Shield shrimps © Mike Gillam
By MIKE GILLAM
During two years of relentless drought we witnessed great hardship in our location. Birds, macropods and lizards starved to death while the scavengers, kites and crows held firm.
The second year was especially telling. As the subsoil baked hard, some of our established native trees, so carefully matched to soil and location, began to falter; foliage discolouring and curling. For the first time in 10-15 years we watered a vulnerable few and they quickly recovered.
Then it rained; a light shower of 25mm. As our water tanks began to fill you’d think we’d won the lottery. Where else would a native plant community sing so vibrantly in response to such meagre rainfall?
We received two rainfall events totalling about 65mm and by early March the whole town was smiling. Viewed, though, through the prism of a spring and summer firestorm down south and now a pandemic, even the ebullient joy of rain lost much of its gloss.
Was it a sense of survivor guilt? We all knew someone scarred by the worst wildfires in Australia’s history. Lost family, forests and homes; charred ecosystems and vaporised dreams.
Now, our friends and families are grappling with a pandemic, some are already in isolation, some are stranded in faraway places and some are measuring their own mortality.
Against this backdrop, a chance conversation with Kieran Finnane led to my rash promise to provide a photograph each week for the duration of the pandemic! Not a huge impost on my time I reasoned; really just an extension of current work.
A close colleague, Steve Morton, has been commissioned by CSIRO Publishing to produce a book on the ecology of Australia’s deserts. I’m working on the photographs to accompany his writing and hope to be finished in about 12 months.
At the mention of COVID-19 my mind drifts fatalistically to some of my oldest and dearest friends. From congested cities to remote communities, friends are always asking about my work and I realise some may not live to see publication of the forthcoming book.
Personally, the cartoonesque shield shrimps provide some distraction from the awful realities of the wider world; of the dire health risks posed by this virus to Indigenous communities and the millions who are crowded into refugee camps in Bangladesh and Syria. What will become of those held in Chinese government ‘re-education’ camps, reputedly one million?
I took this image last month at the Ilparpa Claypans. Here in a location heavily impacted by people and neglected by governments, various aquatic crustaceans including fairy and clam shrimps thrive with a little help from dedicated Landcare volunteers.

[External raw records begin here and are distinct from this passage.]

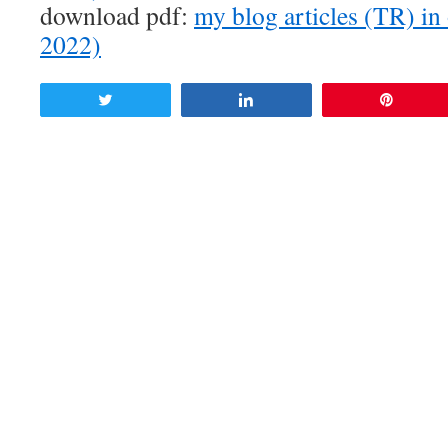
download pdf:
my blog articles (TR) in
2022)
Tweet
Share
Pin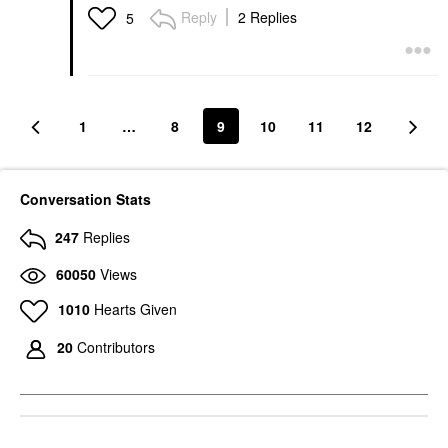
Reply
2 Replies
5
1
…
8
9
10
11
12
Conversation Stats
247
Replies
60050
Views
1010
Hearts Given
20
Contributors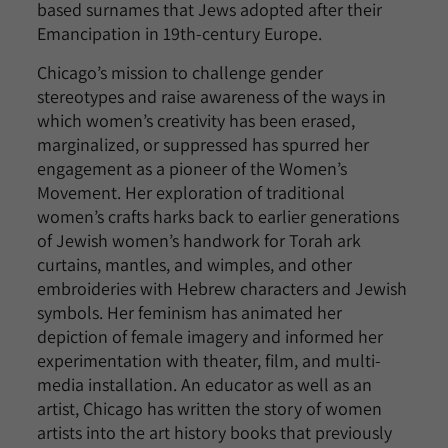
based surnames that Jews adopted after their
Emancipation in 19th-century Europe.
Chicago’s mission to challenge gender
stereotypes and raise awareness of the ways in
which women’s creativity has been erased,
marginalized, or suppressed has spurred her
engagement as a pioneer of the Women’s
Movement. Her exploration of traditional
women’s crafts harks back to earlier generations
of Jewish women’s handwork for Torah ark
curtains, mantles, and wimples, and other
embroideries with Hebrew characters and Jewish
symbols. Her feminism has animated her
depiction of female imagery and informed her
experimentation with theater, film, and multi-
media installation. An educator as well as an
artist, Chicago has written the story of women
artists into the art history books that previously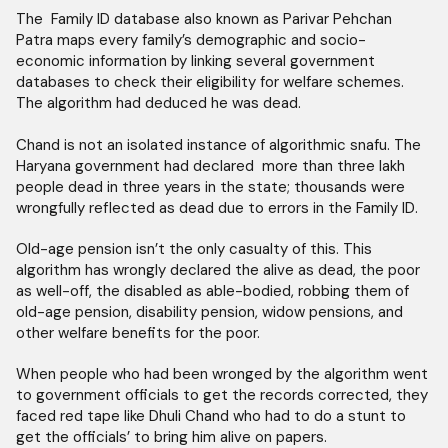
The Family ID database also known as Parivar Pehchan
Patra maps every family’s demographic and socio-
economic information by linking several government
databases to check their eligibility for welfare schemes.
The algorithm had deduced he was dead.
Chand is not an isolated instance of algorithmic snafu. The
Haryana government had declared more than three lakh
people dead in three years in the state; thousands were
wrongfully reflected as dead due to errors in the Family ID.
Old-age pension isn’t the only casualty of this. This
algorithm has wrongly declared the alive as dead, the poor
as well-off, the disabled as able-bodied, robbing them of
old-age pension, disability pension, widow pensions, and
other welfare benefits for the poor.
When people who had been wronged by the algorithm went
to government officials to get the records corrected, they
faced red tape like Dhuli Chand who had to do a stunt to
get the officials’ to bring him alive on papers.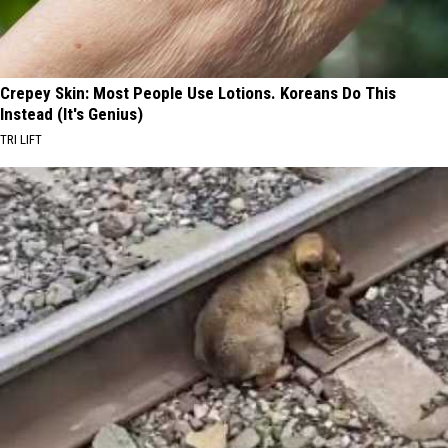
Crepey Skin: Most People Use Lotions. Koreans Do This
Instead (It's Genius)
TRI LIFT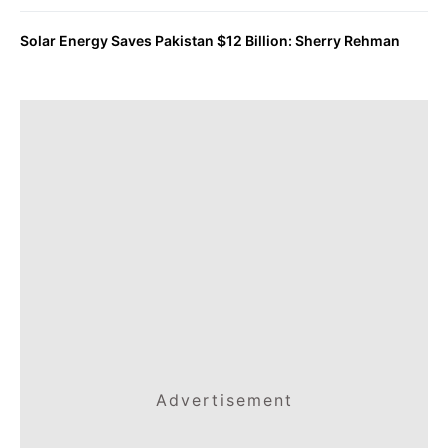
Solar Energy Saves Pakistan $12 Billion: Sherry Rehman
Advertisement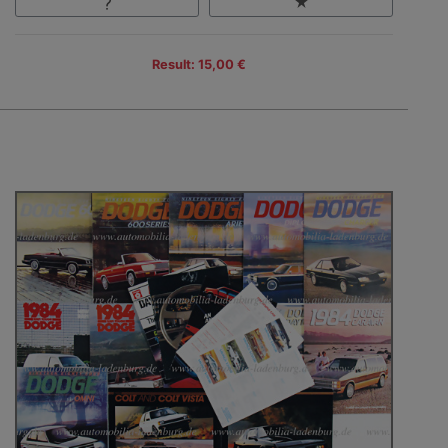
Result: 15,00 €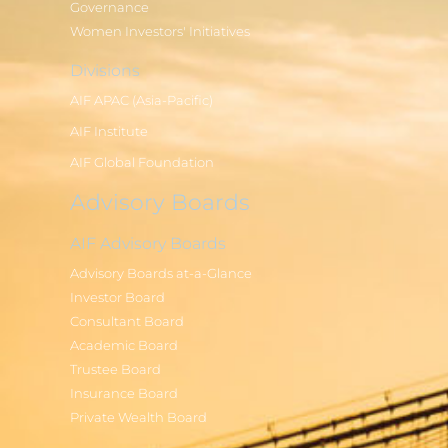
Governance
Women Investors' Initiatives
Divisions
AIF APAC (Asia-Pacific)
AIF Institute
AIF Global Foundation
Advisory Boards
AIF Advisory Boards
Advisory Boards at-a-Glance
Investor Board
Consultant Board
Academic Board
Trustee Board
Insurance Board
Private Wealth Board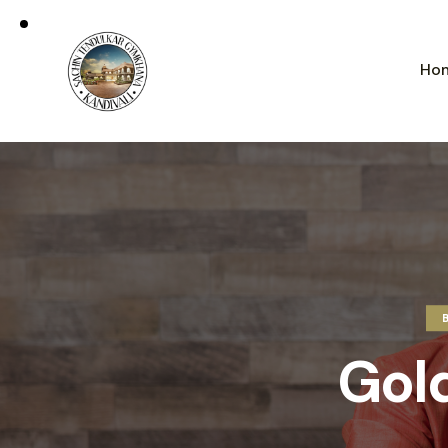
Ho
Gol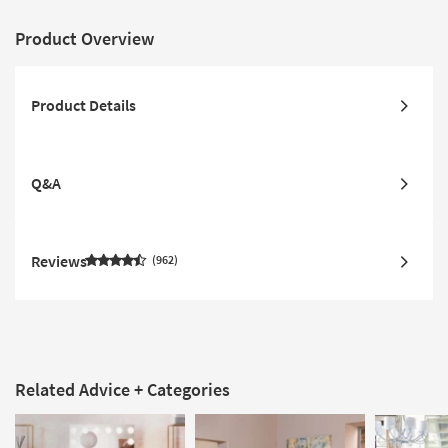
Product Overview
Product Details
Q&A
Reviews
962
Related Advice + Categories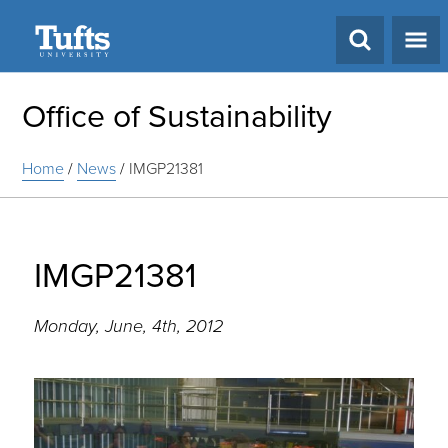
Search
Office of Sustainability
Home
/
News
/
IMGP21381
IMGP21381
Monday, June, 4th, 2012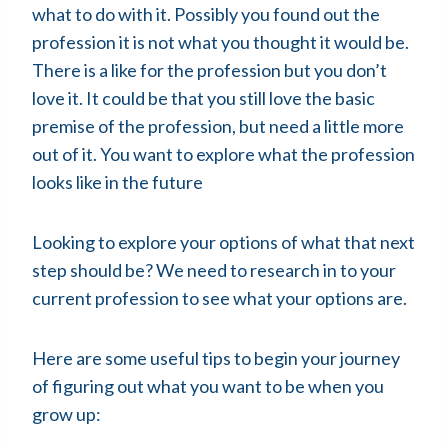
what to do with it. Possibly you found out the
profession it is not what you thought it would be.
There is a like for the profession but you don’t
love it. It could be that you still love the basic
premise of the profession, but need a little more
out of it. You want to explore what the profession
looks like in the future
Looking to explore your options of what that next
step should be? We need to research in to your
current profession to see what your options are.
Here are some useful tips to begin your journey
of figuring out what you want to be when you
grow up: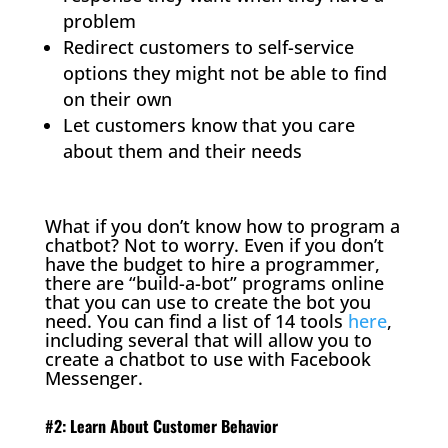
problem
Redirect customers to self-service
options they might not be able to find
on their own
Let customers know that you care
about them and their needs
What if you don’t know how to program a
chatbot? Not to worry. Even if you don’t
have the budget to hire a programmer,
there are “build-a-bot” programs online
that you can use to create the bot you
need. You can find a list of 14 tools
here
,
including several that will allow you to
create a chatbot to use with Facebook
Messenger.
#2: Learn About Customer Behavior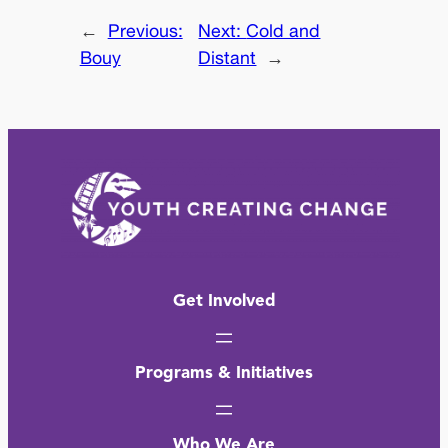
←
Previous:
Next:
Cold and
Bouy
Distant
→
Get Involved
Programs & Initiatives
Who We Are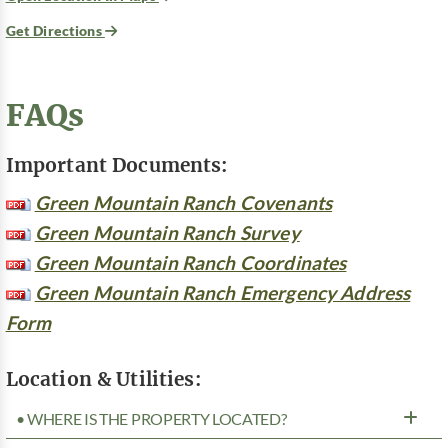
Get Directions
FAQs
Important Documents:
Green Mountain Ranch Covenants
Green Mountain Ranch Survey
Green Mountain Ranch Coordinates
Green Mountain Ranch Emergency Address
Form
Location & Utilities:
• WHERE IS THE PROPERTY LOCATED?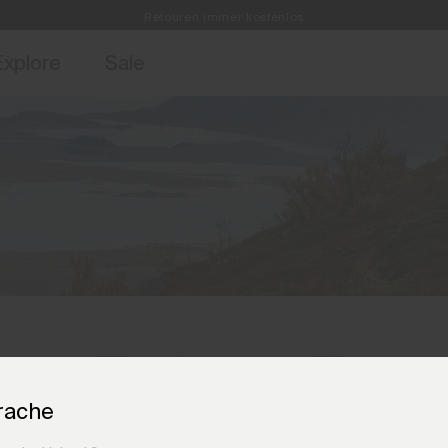
Retouren immer kostenlos
ebote für Mitglieder und Geschichten aus den Links & Lifts.
Kostenlose Standardlieferung für Bestellungen ab CHF250+
Jetzt für
Explore
Sale
rache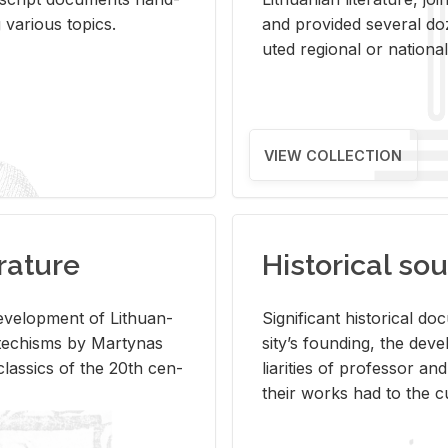
ar­i­ous top­ics.
and pro­vided sev­eral doz
uted re­gional or na­tional 
VIEW COLLECTION
rature
Historical sou
­vel­op­ment of Lithuan­
Sig­nif­i­cant his­tor­i­cal 
Catechisms by Mar­ty­nas
si­ty’s found­ing, the de­
las­sics of the 20th cen­
liar­i­ties of pro­fes­sor a
their works had to the cu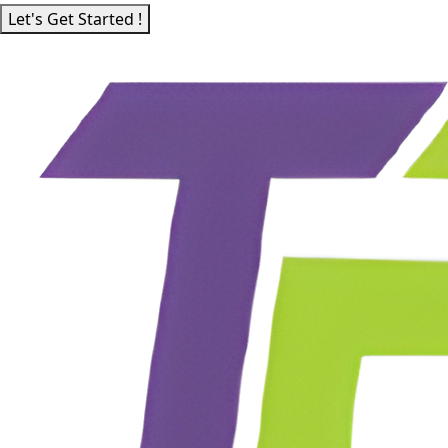
Let's Get Started !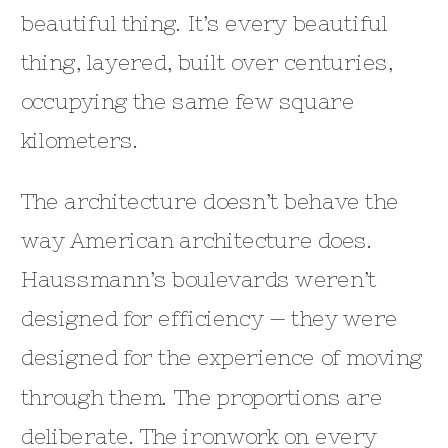
beautiful thing. It’s every beautiful
thing, layered, built over centuries,
occupying the same few square
kilometers.
The architecture doesn’t behave the
way American architecture does.
Haussmann’s boulevards weren’t
designed for efficiency — they were
designed for the experience of moving
through them. The proportions are
deliberate. The ironwork on every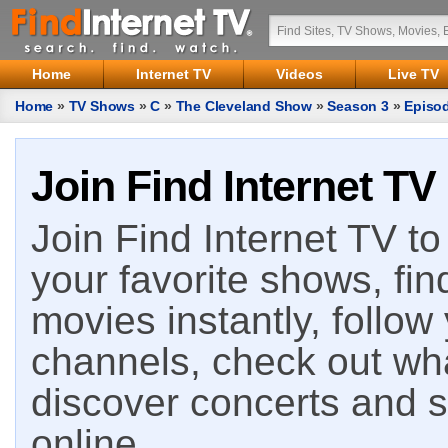
Home
Internet TV
Videos
Live TV
Home
»
TV Shows
»
C
»
The Cleveland Show
»
Season 3
»
Episo
Join Find Internet TV
Join Find Internet TV to 
your favorite shows, fin
movies instantly, follow
channels, check out wha
discover concerts and s
online.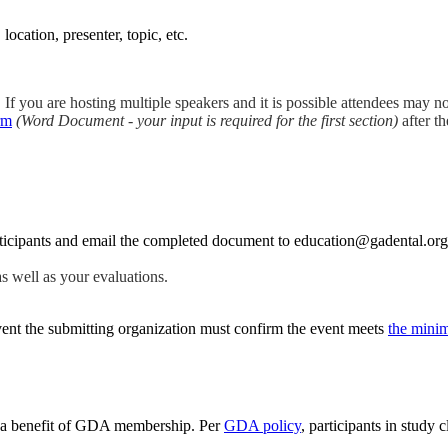
location, presenter, topic, etc.
. If you are hosting multiple speakers and it is possible attendees may no
rm
(Word Document - your input is required for the first section)
after th
rticipants and email the completed document to education@gadental.org
as well as your evaluations.
vent the submitting organization must confirm the event meets
the minim
are a benefit of GDA membership. Per
GDA policy
, participants in stud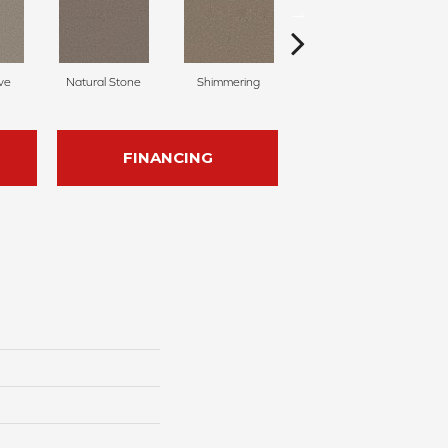
ve
Natural Stone
Shimmering
Amber Crystal
FINANCING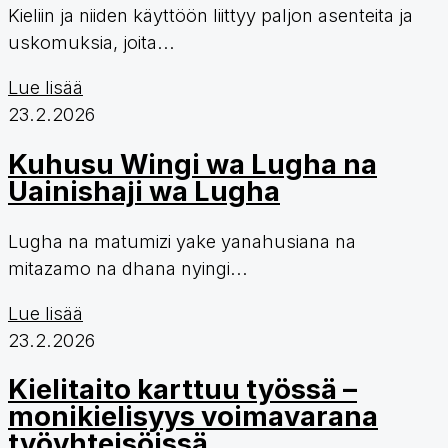
Kieliin ja niiden käyttöön liittyy paljon asenteita ja
uskomuksia, joita...
Lue lisää
23.2.2026
Kuhusu Wingi wa Lugha na
Uainishaji wa Lugha
Lugha na matumizi yake yanahusiana na
mitazamo na dhana nyingi...
Lue lisää
23.2.2026
Kielitaito karttuu työssä –
monikielisyys voimavarana
työyhteisöissä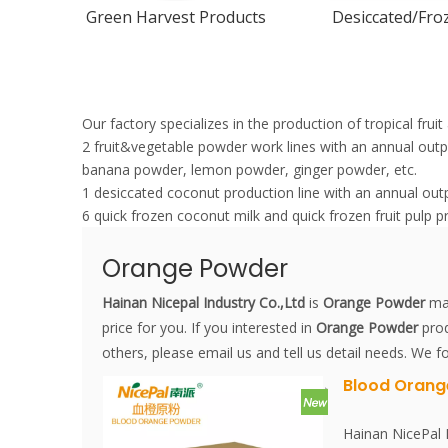
Green Harvest Products
Desiccated/Froz
Our factory specializes in the production of tropical fru
2 fruit&vegetable powder work lines with an annual ou
banana powder, lemon powder, ginger powder, etc.
1 desiccated coconut production line with an annual out
6 quick frozen coconut milk and quick frozen fruit pulp p
Orange Powder
Hainan Nicepal Industry Co.,Ltd
is
Orange Powder
man
price for you. If you interested in
Orange Powder
prod
others, please email us and tell us detail needs. We fo
Blood Orang
Hainan NicePal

As their frenetic life cycle draws to an end, adult shrimps jostle in the shallows for favourable egg laying sites. They dig depressions in the mud, deposit their eggs and cover over the site. Their purpose fulfilled, most will die within days.
After two or three weeks the clay-pan waters recede and dry out. Shrimp eggs are imprisoned in the hardening clay for months or years as they wait for the next significant rainfall event.
Steve Morton has provided the following extract from his manuscript:
Since its scientific discovery in the nineteenth century the shield shrimp has been considered as one widespread species in arid Australia. However, recent scrutiny … reveals at least 18 species within the supposed single form, implying that Australian shield shrimps make up half the global diversity of this group. Only a few of the species yet bear scientific names. Several of them have wide geographic distributions, some appear restricted, and up to three may be found living together; the means by which they differentiate themselves ecologically remain to be discovered. To add to the enigma, it seems that populations of any one species can be made up of sexually reproducing individuals, of males and hermaphrodites, or solely of hermaphrodites.